Running LLMs Locally with Ollama

January 12, 2024

ai dev

Ollama made running LLMs locally trivially easy. One command, and you have a local ChatGPT alternative. Here’s everything you need to know.

What Is Ollama

Ollama is a tool that:

Downloads and manages LLM models
Runs inference locally
Provides an OpenAI-compatible API
Works on macOS, Linux, and Windows

Installation

# macOS / Linux
curl -fsSL https://ollama.ai/install.sh | sh

# Windows
# Download from ollama.ai

# Verify
ollama --version

Quick Start

# Download and run Llama 2
ollama run llama2

# Chat directly
>>> What is Python?
Python is a high-level, interpreted programming language...

# Exit with /bye
>>> /bye

That’s it.
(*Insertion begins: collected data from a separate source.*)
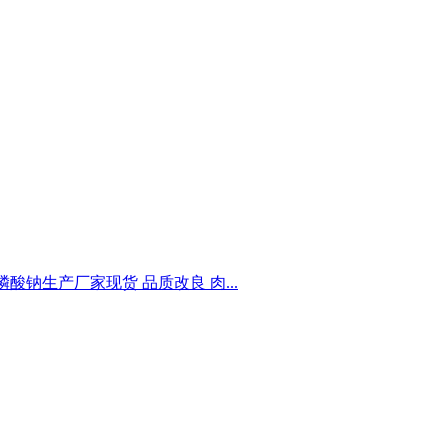
酸钠生产厂家现货 品质改良 肉...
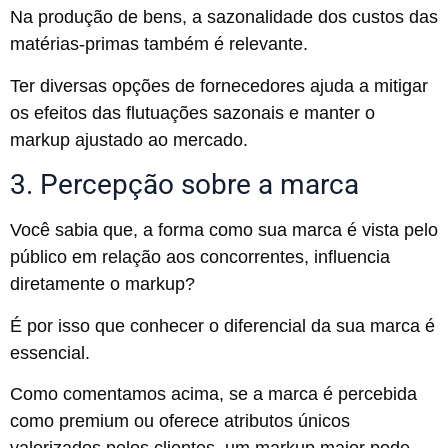
Na produção de bens, a sazonalidade dos custos das
matérias-primas também é relevante.
Ter diversas opções de fornecedores ajuda a mitigar
os efeitos das flutuações sazonais e manter o
markup ajustado ao mercado.
3. Percepção sobre a marca
Você sabia que, a forma como sua marca é vista pelo
público em relação aos concorrentes, influencia
diretamente o markup?
É por isso que conhecer o diferencial da sua marca é
essencial.
Como comentamos acima, se a marca é percebida
como premium ou oferece atributos únicos
valorizados pelos clientes, um markup maior pode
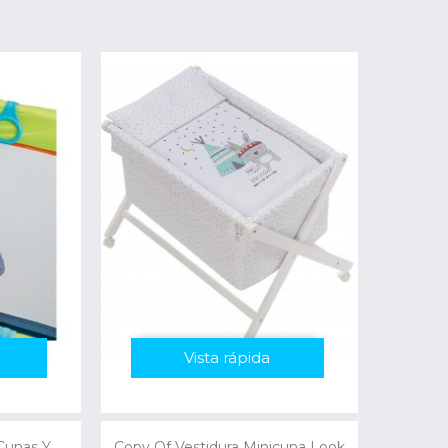
Vista rápida
 Cunas Y
Copy Of Vestidura Minicuna Look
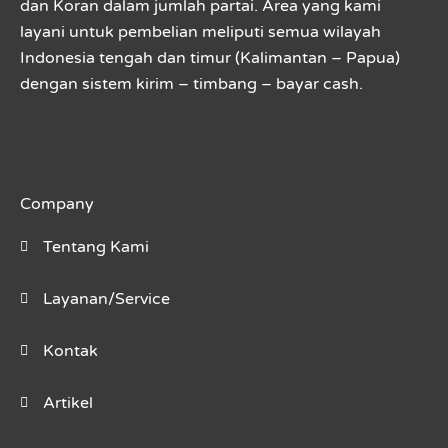
dan Koran dalam jumlah partai. Area yang kami
layani untuk pembelian meliputi semua wilayah
Indonesia tengah dan timur (Kalimantan – Papua)
dengan sistem kirim – timbang – bayar cash.
Company
Tentang Kami
Layanan/Service
Kontak
Artikel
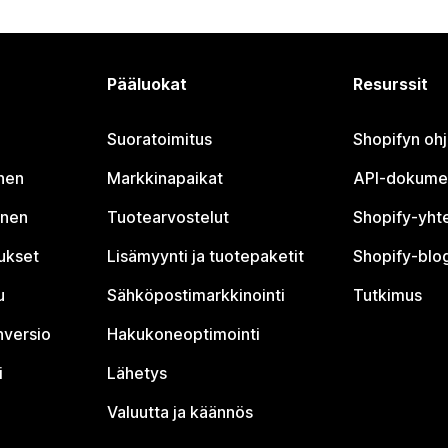
Pääluokat
Resurssit
Suoratoimitus
Shopifyn oh
nen
Markkinapaikat
API-dokume
inen
Tuotearvostelut
Shopify-yht
tukset
Lisämyynti ja tuotepaketit
Shopify-blog
u
Sähköpostimarkkinointi
Tutkimus
nversio
Hakukoneoptimointi
i
Lähetys
Valuutta ja käännös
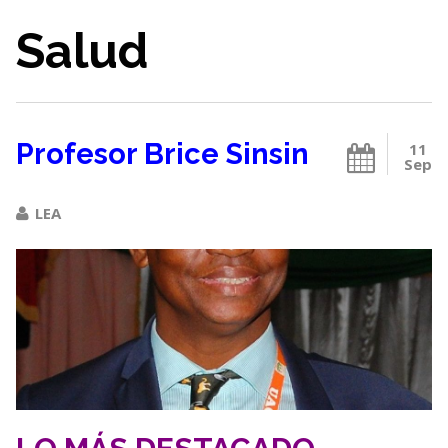
Salud
Profesor Brice Sinsin
11
Sep
LEA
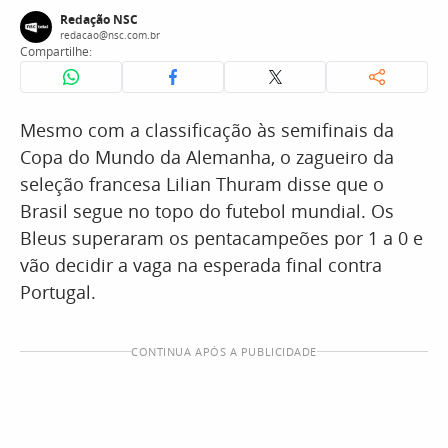
Redação NSC
redacao@nsc.com.br
Compartilhe:
Mesmo com a classificação às semifinais da
Copa do Mundo da Alemanha, o zagueiro da
seleção francesa Lilian Thuram disse que o
Brasil segue no topo do futebol mundial. Os
Bleus superaram os pentacampeões por 1 a 0 e
vão decidir a vaga na esperada final contra
Portugal.
CONTINUA APÓS A PUBLICIDADE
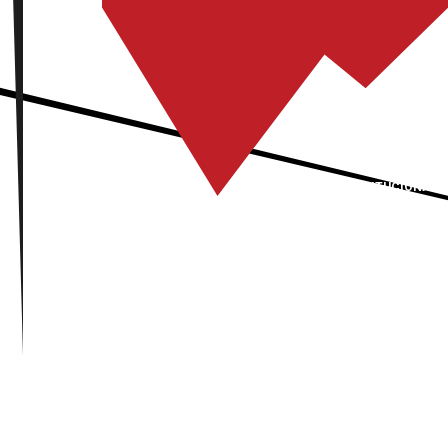
INSTITUCIONAL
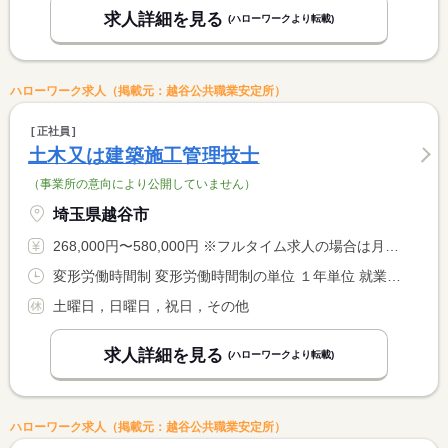
求人詳細を見る
(ハローワークより転載)
ハローワーク求人（掲載元：越谷公共職業安定所）
正社員
土木又は建築施工管理技士
（事業所の意向により公開していません）
埼玉県越谷市
268,000円〜580,000円 ※フルタイム求人の場合は月額（換算額）、パート求人の場合は時間額を表示しています。
変形労働時間制 変形労働時間制の単位 １年単位 就業時間１ 8時00分〜17時00分 就業時間に関する特記事項 【休憩時間内訳】 <BR> １０：００〜１０：１５（１５分） <BR> １２：００〜１３：００（６０分） <BR> １５：００〜１５：１５（１５分）
土曜日，日曜日，祝日，その他
求人詳細を見る
(ハローワークより転載)
ハローワーク求人（掲載元：越谷公共職業安定所）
Local LLM in seconds.

Available Models

# List downloaded models
ollama list

# Pull specific models
ollama pull mistral
ollama pull codellama
ollama pull llama2:13b
ollama pull mixtral

Model	Size	Use Case
llama2	3.8GB	General purpose
llama2:13b	7.3GB	Better quality
mistral	4.1GB	Efficient, high quality
codellama	3.8GB	Code generation
mixtral	26GB	Best open quality
phi	1.6GB	Lightweight

Model Variants

# Different quantization levels
ollama pull llama2:7b-q4_0    # Smallest, fastest
ollama pull llama2:7b-q8_0    # Better quality
ollama pull llama2:7b         # Default (q4_0)

# Different sizes
ollama pull llama2:7b
ollama pull llama2:13b
ollama pull llama2:70b        # Needs serious hardware

API Usage

Ollama runs a local API server:

# Start server (usually automatic)
ollama serve

Generate Endpoint

curl http://localhost:11434/api/generate -d '{
  "model": "llama2",
  "prompt": "What is machine learning?"
}'

Chat Endpoint

curl http://localhost:11434/api/chat -d '{
  "model": "llama2",
  "messages": [
    {"role": "user", "content": "Hello!"}
  ]
}'

OpenAI-Compatible

from openai import OpenAI

client = OpenAI(
    base_url="http://localhost:11434/v1",
    api_key="ollama"  # Required but unused
)

response = client.chat.completions.create(
    model="llama2",
    messages=[
        {"role": "user", "content": "Explain Python decorators"}
    ]
)

print(response.choices[0].message.content)

Python Integration

import ollama

# Simple generation
response = ollama.generate(model='llama2', prompt='Why is the sky blue?')
print(response['response'])

# Chat
response = ollama.chat(model='llama2', messages=[
    {'role': 'user', 'content': 'What is recursion?'}
])
print(response['message']['content'])

# Streaming
for chunk in ollama.chat(model='llama2', 
                         messages=[{'role': 'user', 'content': 'Tell me a story'}],
                         stream=True):
    print(chunk['message']['content'], end='', flush=True)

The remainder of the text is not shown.